Pick Up Held and Join Active Calls for Boss/Delegate Scenarios in Microsoft Teams

Microsoft recently introduced a big update to call delegation in Microsoft Teams. The last substantial change was when Microsoft rolled out…

Microsoft recently introduced a big update to call delegation in Microsoft Teams. The last substantial change was when Microsoft rolled out Set-CsUserCallingSettings and the possibility to change a Teams user’s call forwarding settings through Teams Admin Center.

The new features include the ability for delegates or delegators to pick up held calls or join active calls. There’s a small catch though. When a new delegate is added through TAC or PowerShell, permission to join active calls can’t be granted. It needs to be granted by the delegator itself or through the workaround I will teach you in this blog.

In TAC, it’s only possible to flip a toggle switch for Allow changing call settings. There’s no specific option for join or pickup calls yet.

It’s the same in PowerShell unfortunately.

Test Scenario

I’ve added the user Bill Stearn as a delegate of Mike Wagner in this case. As Bill, I can view the granted permissions in his Teams client.

Here we can see that Join active calls is disabled and greyed out because the delegate permissions were granted by an admin through TAC and not by the delegator himself.

Mike has set up Wendy Rhoades as an additional delegate. This delegate was added through TAC as well, so her permissions look exactly the same and she can’t enable Join active calls either.

Let’s take a look at Mike’s call settings in Teams. From there, he would be able to enable the Join active calls permission for his delegates.

Here’s the thing though. Because both delegates were granted the Allow changing call settings permission through TAC, they’re both allowed to change Mike’s call settings, which does in fact allow them to set the delegate permissions as well.

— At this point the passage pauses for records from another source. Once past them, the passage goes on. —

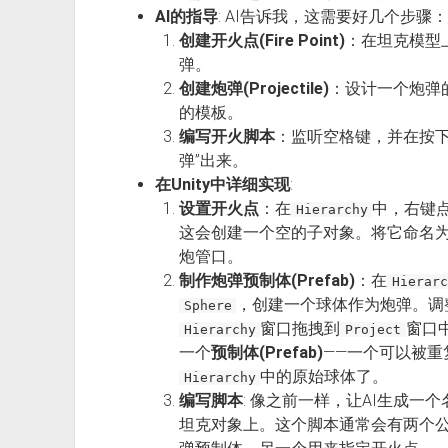
AI的指导
: AI告诉我，这需要好几个步骤：
创建开火点(Fire Point)
：在坦克模型
弹。
创建炮弹(Projectile)
：设计一个炮弹
的模板。
编写开火脚本
：监听空格键，并在按下
弹”出来。
在Unity中详细实现
:
设置开火点
：在
中，右键点
Hierarchy
这会创建一个空的子对象。将它命名
炮管口。
制作炮弹预制体(Prefab)
：在
Hierarc
，创建一个球体作为炮弹。调
Sphere
窗口拖拽到
窗口
Hierarchy
Project
一个
预制体(Prefab)
——一个可以被
中的原始球体了。
Hierarchy
编写脚本
: 像之前一样，让AI生成一个
坦克对象上。这个脚本通常会有两个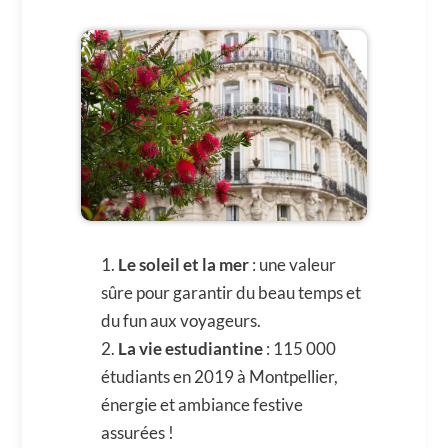
Le soleil et la mer
: une valeur
sûre pour garantir du beau temps et
du fun aux voyageurs.
La vie estudiantine
: 115 000
étudiants en 2019 à Montpellier,
énergie et ambiance festive
assurées !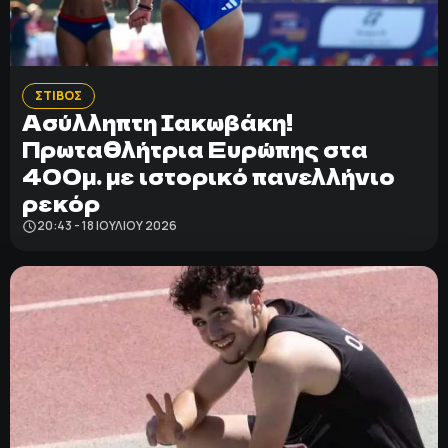
ΠΟΛΙΤΙΚΗ ΑΠΟΡΡΗΤΟΥ
© 2022-2025 PRIMESPORT.GR
ΣΤΙΒΟΣ
Ασύλληπτη Ιακωβάκη!
Πρωταθλήτρια Ευρώπης στα
400μ. με ιστορικό πανελλήνιο
ρεκόρ
20:43 - 18 ΙΟΥΛΊΟΥ 2026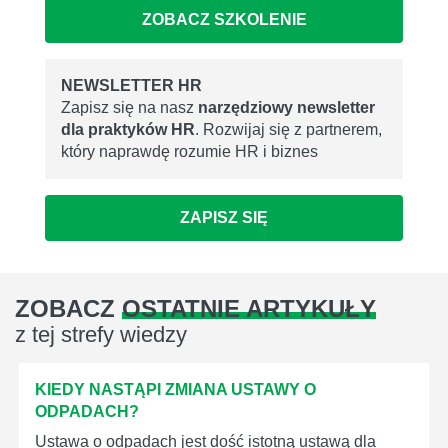
ZOBACZ SZKOLENIE
NEWSLETTER HR
Zapisz się na nasz
narzędziowy newsletter
dla praktyków HR
. Rozwijaj się z partnerem,
który naprawdę rozumie HR i biznes
ZAPISZ SIĘ
ZOBACZ
OSTATNIE ARTYKUŁY
z tej strefy wiedzy
KIEDY NASTĄPI ZMIANA USTAWY O
ODPADACH?
Ustawa o odpadach jest dość istotną ustawą dla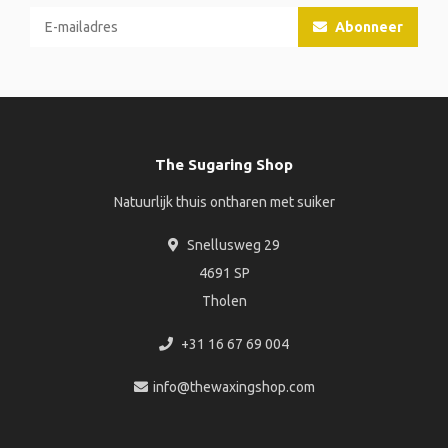
Abonneer
The Sugaring Shop
Natuurlijk thuis ontharen met suiker
Snellusweg 29
4691 SP
Tholen
+31 16 67 69 004
info@thewaxingshop.com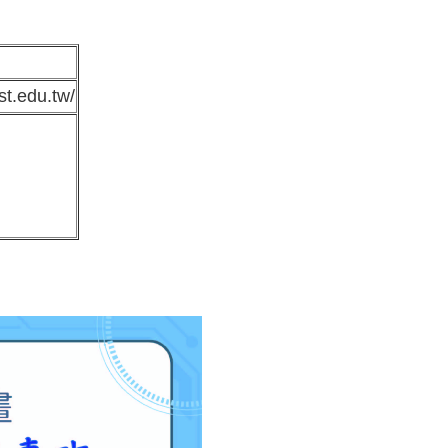
st.edu.tw/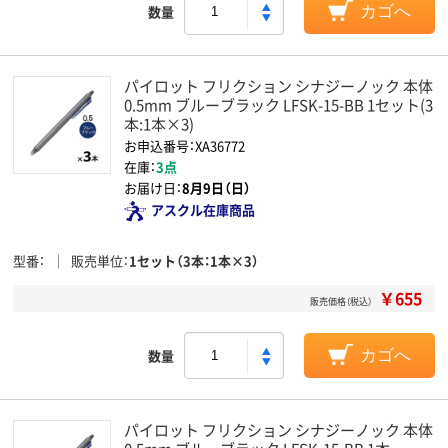
数量
カゴへ
パイロット フリクション シナジーノック 本体
0.5mm ブルーブラック LFSK-15-BB 1セット(3
本:1本×3)
お申込番号：XA36772
在庫：
3点
お届け日：
8月9日（日）
アスクル在庫商品
型番
販売単位
1セット（3本：1本×3）
￥655
販売価格（税込）
数量
カゴへ
パイロット フリクション シナジーノック 本体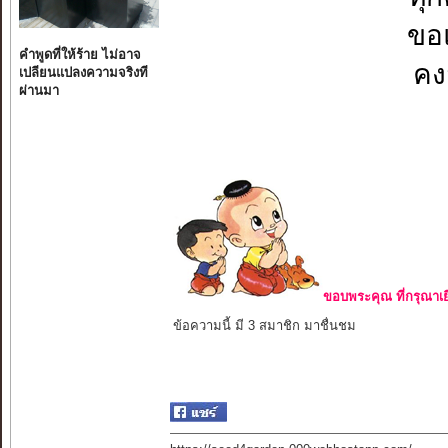
ขอแ
คำพูดที่ให้ร้าย ไม่อาจ
คง
เปลียนแปลงความจริงที
ผ่านมา
ขอบพระคุณ ที่กรุณาเย
ข้อความนี้ มี 3 สมาชิก มาชื่นชม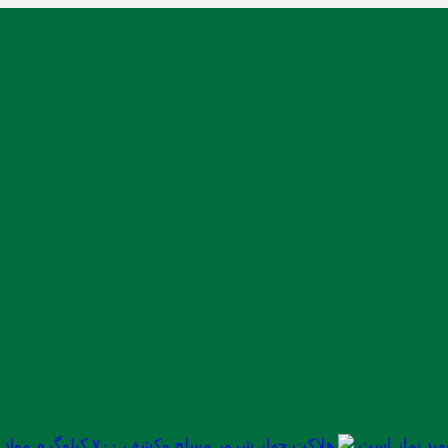
ید نماز است
هلاکت چهار شرور مسلح وکشف ۷۰۰ کیلوگرم مواد مخدر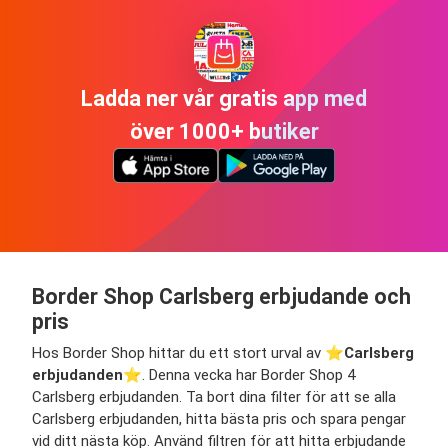
Ladda ner vår gratis app med
över 1000+ butiker
Border Shop Carlsberg erbjudande och
pris
Hos Border Shop hittar du ett stort urval av ⭐️
Carlsberg
erbjudanden
⭐️. Denna vecka har Border Shop 4
Carlsberg erbjudanden. Ta bort dina filter för att se alla
Carlsberg erbjudanden, hitta bästa pris och spara pengar
vid ditt nästa köp. Använd filtren för att hitta erbjudande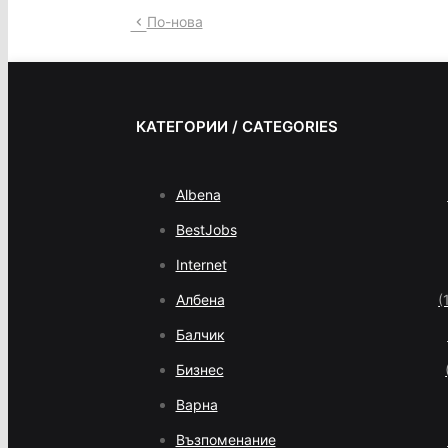
По-нова
КАТЕГОРИИ / CATEGORIES
Albena
BestJobs
Internet
Албена
(
Балчик
Бизнес
Варна
Възпоменание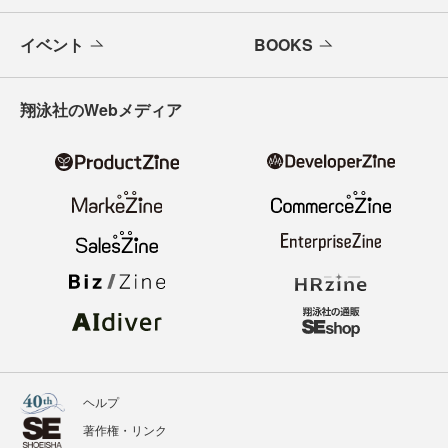
イベント
BOOKS
翔泳社のWebメディア
ヘルプ
著作権・リンク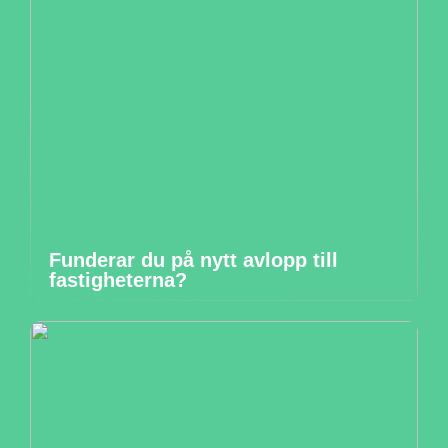
Funderar du på nytt avlopp till
fastigheterna?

If you want to do Ninja IT and set up full delegate permissions without bothering Mike at all, you’ll need to set up two delegates and they’ll need to enable the missing permission of each other.

Let’s see how Wendy would enable Bill to join Mike’s active calls. From Manage delegates she’ll need to click on the three dots on Mike’s entry and select Change delegates.

In Mike’s delegate settings, she then has to click the three dots on Bill’s entry and select Edit permissions.

This will allow Wendy to enable Join active calls on Mike’s delegate permissions for Bill.

If Bill now goes back to view his delegate permissions for Mike, he can see that Join active calls was enabled.

As you can see, multiple delegates can help each other set up full delegate permissions for their shared boss without bothering them as long as at least one delegate is added by an admin through TAC.

If there’s only going to be one delegate, you can temporarily add your own Teams account as a delegate through TAC. Then you can use your own Teams client to add the real delegate with full permissions and remove your own account through TAC again.

I hope that Microsoft will soon update TAC so that the new permission can be granted without the need of my workaround.

New Delegate User Interface

Finally, here are some screenshots of how the new UI for call delegation works. Mike’s call settings are configured to also ring his delegates for these example calling scenarios.

The new delegate tabs in the Calls app are available in both the new and the old Teams client.

Delegates can also see other people supporting the same person. In this case, Wendy can see that Bill is supporting Mike as well.

An inbound call which is intended for a delegator but forwarded to delegates will look like this.

For the record, this is how it looked in the old Teams client.

The new Teams client will also show an indicator for missed calls on a delegator’s line.

Join and Pick Up Calls

In this example, Mike (the delegator) accepted the call himself. Wendy can see that there’s an active call in Mike’s call tab. She can also see that the call is managed by Mike himself. If need be, she could join the call too.

If Mike puts the call on hold, Wendy can see that, and the Join button changes to a Resume button.

Of course, the call cannot just be picked up by Wendy but by all of Mike’s delegates who have that permission. Or he could just resume the call himself.

In this example, Bill who is another delegate picked up the call and Wendy can see that Mike’s call is connected to Bill now.

If Mike decides to Join the call with the external caller and Bill, Wendy will be able to see that too, and she still has the option to join the three people who are already on the call.

This works in the opposite direction too. If Wendy answers a call which was forwarded to her by Mike and puts that call on hold, Mike will be able to pick up the call.

And last but not least, delegates can also see the call history of their delegators and for example see when another delegate answered a call of their shared delegator.

Wrapping Up

The new delegate features are a huge improvement and finally fill a big void in Microsoft Teams Phone. Everything is super easy and intuitive. The new Teams client is looking great as well, and I really like the style of the new calling notifications. The fact that missed calls on a delegator line are only visible in the new Teams client makes me believe that we’re going to see lots of calling related improvements in the new Teams over the next coming months. Exciting times lie ahead. The only thing that remains a little cumbersome is that you can’t grant the Join active calls permission through TAC or PowerShell yet. However, the workaround outlined in this article should do the trick until Microsoft adds official support in TAC and PowerShell.